▸ **Assignment**
The required output is all lines below that contain the word "General".

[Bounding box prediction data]
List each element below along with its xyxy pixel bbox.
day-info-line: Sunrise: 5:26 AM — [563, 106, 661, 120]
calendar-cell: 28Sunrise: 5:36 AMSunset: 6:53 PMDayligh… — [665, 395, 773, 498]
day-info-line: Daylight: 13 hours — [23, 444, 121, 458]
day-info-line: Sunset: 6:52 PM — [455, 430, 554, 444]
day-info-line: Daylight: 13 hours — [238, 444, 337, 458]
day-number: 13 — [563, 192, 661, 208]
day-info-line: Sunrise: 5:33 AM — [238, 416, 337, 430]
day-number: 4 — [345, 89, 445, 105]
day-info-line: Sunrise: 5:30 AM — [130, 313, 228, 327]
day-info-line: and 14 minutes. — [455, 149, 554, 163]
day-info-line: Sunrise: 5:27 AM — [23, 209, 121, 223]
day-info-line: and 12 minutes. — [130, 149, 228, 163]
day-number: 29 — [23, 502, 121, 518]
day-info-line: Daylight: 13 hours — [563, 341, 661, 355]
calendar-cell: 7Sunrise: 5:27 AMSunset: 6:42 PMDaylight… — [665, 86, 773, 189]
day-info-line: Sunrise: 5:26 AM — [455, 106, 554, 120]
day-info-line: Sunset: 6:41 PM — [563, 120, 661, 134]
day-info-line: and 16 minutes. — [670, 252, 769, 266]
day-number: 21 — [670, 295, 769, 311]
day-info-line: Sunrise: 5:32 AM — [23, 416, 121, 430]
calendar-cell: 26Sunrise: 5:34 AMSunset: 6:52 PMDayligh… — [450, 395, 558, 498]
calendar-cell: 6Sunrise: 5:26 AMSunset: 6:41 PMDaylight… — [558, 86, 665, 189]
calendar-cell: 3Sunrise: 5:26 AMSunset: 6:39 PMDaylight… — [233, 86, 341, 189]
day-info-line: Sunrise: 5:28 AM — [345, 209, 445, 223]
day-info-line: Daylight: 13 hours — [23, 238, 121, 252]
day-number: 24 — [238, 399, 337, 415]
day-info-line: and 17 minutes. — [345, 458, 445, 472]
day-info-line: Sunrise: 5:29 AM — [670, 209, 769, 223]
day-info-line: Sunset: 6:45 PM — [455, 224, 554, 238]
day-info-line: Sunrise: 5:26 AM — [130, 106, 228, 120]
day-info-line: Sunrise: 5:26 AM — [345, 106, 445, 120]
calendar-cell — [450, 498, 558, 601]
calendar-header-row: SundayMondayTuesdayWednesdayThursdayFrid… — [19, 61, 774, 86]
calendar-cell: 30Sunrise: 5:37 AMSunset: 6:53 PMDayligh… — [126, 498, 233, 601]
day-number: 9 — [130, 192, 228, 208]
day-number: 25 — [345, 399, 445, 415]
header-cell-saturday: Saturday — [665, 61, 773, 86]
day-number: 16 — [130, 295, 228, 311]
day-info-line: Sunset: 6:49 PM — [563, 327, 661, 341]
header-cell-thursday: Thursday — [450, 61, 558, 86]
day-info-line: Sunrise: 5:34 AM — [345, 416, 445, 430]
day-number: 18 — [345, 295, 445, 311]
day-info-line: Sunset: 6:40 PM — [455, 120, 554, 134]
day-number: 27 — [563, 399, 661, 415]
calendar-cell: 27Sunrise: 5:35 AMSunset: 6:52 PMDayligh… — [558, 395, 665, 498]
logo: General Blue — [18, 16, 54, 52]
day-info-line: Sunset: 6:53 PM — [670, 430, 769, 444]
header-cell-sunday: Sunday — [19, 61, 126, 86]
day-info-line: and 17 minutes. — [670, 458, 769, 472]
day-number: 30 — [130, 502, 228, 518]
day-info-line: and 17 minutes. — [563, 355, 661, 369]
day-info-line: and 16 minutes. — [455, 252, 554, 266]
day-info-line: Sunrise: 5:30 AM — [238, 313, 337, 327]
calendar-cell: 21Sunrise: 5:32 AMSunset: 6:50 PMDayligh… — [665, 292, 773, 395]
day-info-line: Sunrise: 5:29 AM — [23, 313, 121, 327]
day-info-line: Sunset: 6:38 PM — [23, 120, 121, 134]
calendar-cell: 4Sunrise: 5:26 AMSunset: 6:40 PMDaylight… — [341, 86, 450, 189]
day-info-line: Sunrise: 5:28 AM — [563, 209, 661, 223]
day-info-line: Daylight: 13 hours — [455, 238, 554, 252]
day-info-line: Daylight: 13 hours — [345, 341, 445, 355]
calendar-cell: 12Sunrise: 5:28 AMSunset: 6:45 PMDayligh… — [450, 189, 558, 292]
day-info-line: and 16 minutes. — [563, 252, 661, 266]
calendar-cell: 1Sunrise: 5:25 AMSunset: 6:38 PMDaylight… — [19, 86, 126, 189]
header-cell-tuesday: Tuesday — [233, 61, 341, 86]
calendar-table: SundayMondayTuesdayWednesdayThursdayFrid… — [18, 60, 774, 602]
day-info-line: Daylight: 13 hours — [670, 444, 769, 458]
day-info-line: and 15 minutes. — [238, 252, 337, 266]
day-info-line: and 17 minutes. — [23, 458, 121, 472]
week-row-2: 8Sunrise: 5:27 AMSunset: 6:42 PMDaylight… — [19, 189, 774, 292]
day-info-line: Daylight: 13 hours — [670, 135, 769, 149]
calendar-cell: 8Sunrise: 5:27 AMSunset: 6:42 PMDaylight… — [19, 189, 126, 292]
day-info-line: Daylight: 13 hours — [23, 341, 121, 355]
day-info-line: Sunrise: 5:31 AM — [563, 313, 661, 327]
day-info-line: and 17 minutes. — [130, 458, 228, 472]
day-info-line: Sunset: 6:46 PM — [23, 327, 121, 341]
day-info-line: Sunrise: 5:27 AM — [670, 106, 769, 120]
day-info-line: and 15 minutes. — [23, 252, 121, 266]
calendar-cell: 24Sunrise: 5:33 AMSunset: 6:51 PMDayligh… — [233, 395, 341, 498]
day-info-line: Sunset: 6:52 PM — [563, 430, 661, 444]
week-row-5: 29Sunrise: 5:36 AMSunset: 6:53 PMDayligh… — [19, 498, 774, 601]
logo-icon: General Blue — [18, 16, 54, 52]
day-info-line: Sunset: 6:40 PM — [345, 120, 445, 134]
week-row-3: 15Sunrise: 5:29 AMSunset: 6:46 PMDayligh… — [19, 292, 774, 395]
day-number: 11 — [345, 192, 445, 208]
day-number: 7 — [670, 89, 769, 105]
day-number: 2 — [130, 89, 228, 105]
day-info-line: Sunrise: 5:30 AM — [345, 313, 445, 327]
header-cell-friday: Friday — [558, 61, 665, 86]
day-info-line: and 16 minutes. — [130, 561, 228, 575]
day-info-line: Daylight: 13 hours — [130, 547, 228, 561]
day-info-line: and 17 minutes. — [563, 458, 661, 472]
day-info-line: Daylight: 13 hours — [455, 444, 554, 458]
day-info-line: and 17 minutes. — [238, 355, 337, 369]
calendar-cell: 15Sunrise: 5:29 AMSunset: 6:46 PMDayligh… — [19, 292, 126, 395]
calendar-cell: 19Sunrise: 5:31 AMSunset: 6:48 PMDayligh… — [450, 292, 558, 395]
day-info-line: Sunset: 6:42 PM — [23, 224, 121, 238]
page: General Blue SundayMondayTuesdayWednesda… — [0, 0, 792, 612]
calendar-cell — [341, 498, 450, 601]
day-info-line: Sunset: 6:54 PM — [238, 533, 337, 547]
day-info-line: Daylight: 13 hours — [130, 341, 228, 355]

▸ **Answer to the problem**
logo: General Blue — [18, 16, 54, 52]
logo-icon: General Blue — [18, 16, 54, 52]
page: General Blue SundayMondayTuesdayWednesda… — [0, 0, 792, 612]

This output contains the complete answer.